Precision, Recall, F1 — and all confusion‑matrix formulas
Accuracy can be misleading on imbalanced datasets. Metrics derived from the confusion matrix give a clearer picture by separating kinds of errors. This page defines Precision, Recall, F1, and a complete set of rates you can compute from TP/TN/FP/FN.
Why not accuracy alone?
- If one class dominates, a trivial model that predicts the majority class can achieve very high accuracy but be useless (e.g., “no terrorist” for everyone).
- Use metrics that focus on the minority/positive class and the types of mistakes: Precision (quality of positive predictions) and Recall (coverage of actual positives).
Confusion matrix (binary, rows = actual, cols = predicted)

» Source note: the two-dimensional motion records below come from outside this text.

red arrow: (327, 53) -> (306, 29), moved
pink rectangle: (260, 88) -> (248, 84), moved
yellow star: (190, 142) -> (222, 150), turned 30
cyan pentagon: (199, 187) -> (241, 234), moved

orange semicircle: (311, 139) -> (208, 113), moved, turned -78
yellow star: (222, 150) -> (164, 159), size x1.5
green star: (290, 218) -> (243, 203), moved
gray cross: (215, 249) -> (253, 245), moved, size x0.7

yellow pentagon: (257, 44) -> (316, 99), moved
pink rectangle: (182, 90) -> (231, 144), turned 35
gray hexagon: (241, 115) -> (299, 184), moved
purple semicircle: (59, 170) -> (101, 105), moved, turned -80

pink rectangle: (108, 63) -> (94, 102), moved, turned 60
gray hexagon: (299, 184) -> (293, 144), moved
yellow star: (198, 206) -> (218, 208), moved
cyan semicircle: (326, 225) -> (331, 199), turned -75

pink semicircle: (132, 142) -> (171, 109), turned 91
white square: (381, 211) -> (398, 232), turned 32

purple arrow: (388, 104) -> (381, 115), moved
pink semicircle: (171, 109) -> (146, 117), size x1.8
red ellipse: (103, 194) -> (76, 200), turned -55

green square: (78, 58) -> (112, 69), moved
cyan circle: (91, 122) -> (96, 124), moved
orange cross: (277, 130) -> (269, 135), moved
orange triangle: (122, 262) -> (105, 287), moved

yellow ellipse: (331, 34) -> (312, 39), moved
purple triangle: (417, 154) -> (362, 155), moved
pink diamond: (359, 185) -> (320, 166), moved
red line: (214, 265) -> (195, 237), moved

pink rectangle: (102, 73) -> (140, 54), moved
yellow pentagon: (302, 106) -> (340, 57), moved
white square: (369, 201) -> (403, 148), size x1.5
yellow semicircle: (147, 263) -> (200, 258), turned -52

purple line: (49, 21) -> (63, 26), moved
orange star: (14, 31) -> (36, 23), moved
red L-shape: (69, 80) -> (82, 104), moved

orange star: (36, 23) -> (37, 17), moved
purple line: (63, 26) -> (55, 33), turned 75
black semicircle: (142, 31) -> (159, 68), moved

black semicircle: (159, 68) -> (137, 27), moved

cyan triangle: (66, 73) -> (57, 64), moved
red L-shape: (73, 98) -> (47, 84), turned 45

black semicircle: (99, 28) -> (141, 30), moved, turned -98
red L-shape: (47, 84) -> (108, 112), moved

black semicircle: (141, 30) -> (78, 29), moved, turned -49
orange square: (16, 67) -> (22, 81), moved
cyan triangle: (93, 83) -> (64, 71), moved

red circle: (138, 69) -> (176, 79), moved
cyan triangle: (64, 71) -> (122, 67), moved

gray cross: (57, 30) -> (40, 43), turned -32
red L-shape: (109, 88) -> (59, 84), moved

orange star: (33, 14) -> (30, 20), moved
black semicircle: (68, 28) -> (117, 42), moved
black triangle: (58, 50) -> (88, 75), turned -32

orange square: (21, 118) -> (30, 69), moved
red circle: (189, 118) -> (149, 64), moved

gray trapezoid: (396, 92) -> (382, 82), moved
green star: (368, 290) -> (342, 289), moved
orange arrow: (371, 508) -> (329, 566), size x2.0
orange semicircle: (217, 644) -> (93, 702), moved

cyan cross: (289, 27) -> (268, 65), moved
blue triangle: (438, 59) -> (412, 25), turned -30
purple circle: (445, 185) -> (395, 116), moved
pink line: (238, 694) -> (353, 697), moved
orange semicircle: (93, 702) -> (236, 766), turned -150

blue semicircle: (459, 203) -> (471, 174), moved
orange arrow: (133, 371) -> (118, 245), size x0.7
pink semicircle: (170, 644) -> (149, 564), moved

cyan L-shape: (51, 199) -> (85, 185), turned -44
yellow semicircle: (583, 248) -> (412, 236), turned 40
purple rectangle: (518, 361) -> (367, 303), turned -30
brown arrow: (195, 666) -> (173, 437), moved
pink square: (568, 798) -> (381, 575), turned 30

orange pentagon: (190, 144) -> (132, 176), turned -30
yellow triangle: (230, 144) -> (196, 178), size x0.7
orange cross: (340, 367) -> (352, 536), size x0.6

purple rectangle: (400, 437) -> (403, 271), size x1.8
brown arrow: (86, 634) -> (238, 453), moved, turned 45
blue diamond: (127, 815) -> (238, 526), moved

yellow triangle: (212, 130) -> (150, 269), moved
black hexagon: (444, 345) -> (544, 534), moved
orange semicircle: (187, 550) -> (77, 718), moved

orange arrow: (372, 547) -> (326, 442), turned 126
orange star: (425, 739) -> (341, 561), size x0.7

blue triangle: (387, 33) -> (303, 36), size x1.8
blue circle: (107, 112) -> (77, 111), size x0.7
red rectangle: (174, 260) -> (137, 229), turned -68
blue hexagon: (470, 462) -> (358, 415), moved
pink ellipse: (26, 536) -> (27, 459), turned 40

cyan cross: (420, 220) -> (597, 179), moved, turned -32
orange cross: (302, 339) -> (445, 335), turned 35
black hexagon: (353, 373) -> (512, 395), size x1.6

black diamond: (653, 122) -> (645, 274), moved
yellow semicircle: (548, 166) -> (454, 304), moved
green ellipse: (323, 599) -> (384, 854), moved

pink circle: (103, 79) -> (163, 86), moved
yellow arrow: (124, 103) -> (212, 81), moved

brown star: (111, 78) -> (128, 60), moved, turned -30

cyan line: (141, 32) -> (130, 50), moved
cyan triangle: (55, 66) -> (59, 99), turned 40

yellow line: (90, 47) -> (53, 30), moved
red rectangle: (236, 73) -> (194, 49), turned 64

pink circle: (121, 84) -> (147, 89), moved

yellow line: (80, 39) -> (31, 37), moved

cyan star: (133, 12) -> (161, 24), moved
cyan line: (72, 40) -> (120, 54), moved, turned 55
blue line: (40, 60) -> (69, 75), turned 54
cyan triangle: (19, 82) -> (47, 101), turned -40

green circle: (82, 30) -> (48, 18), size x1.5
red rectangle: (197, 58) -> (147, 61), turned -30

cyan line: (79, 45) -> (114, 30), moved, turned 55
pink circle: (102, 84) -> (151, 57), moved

| Predicted 1 | Predicted 0 | |
|---|---|---|
| Actual 1 | TP | FN |
| Actual 0 | FP | TN |
Shorthand:
- TP: True Positive
- TN: True Negative
- FP: False Positive (Type 1 error)
- FN: False Negative (Type 2 error)
Let P = TP + FN (actual positives), N = TN + FP (actual negatives), and T = P + N (total).
Core metrics
-
Precision (Positive Predictive Value, PPV):
TP / (TP + FP)- “Of all predicted positives, how many are truly positive?”
- Use when the cost of FP is high (e.g., legitimate email marked spam).
-
Recall (Sensitivity, True Positive Rate, TPR):
TP / (TP + FN)- “Of all actual positives, how many did we catch?”
- Use when the cost of FN is high (e.g., missed cancer diagnosis).
-
F1 Score (harmonic mean of Precision and Recall):
2 * (Precision * Recall) / (Precision + Recall)- Penalises if either Precision or Recall is low.
-
Fβ Score (tunable trade‑off):
(1 + β^2) * (P * R) / (β^2 * P + R)β > 1emphasises Recall;β < 1emphasises Precision.
More confusion‑matrix formulas (the full toolbox)
- Specificity (True Negative Rate, TNR):
TN / (TN + FP) - Fall‑Out (False Positive Rate, FPR):
FP / (FP + TN)=1 − Specificity - Miss Rate (False Negative Rate, FNR):
FN / (FN + TP)=1 − Recall - Negative Predictive Value (NPV):
TN / (TN + FN) - False Discovery Rate (FDR):
FP / (TP + FP)=1 − Precision - False Omission Rate (FOR):
FN / (FN + TN)=1 − NPV - Prevalence (positive class rate in data):
(TP + FN) / T - Accuracy:
(TP + TN) / T - Balanced Accuracy:
(TPR + TNR) / 2 - Matthews Correlation Coefficient (MCC):
(TP*TN − FP*FN) / sqrt((TP+FP)(TP+FN)(TN+FP)(TN+FN))(robust single‑number summary on imbalance)
Binary vs multi‑class
- Binary reports usually focus on the “positive” class (label
1). - Multi‑class: compute Precision/Recall/F1 per class from the
N × Nconfusion matrix. - Combine per‑class scores via:
- Macro average: unweighted mean over classes; good when classes are balanced or equally important.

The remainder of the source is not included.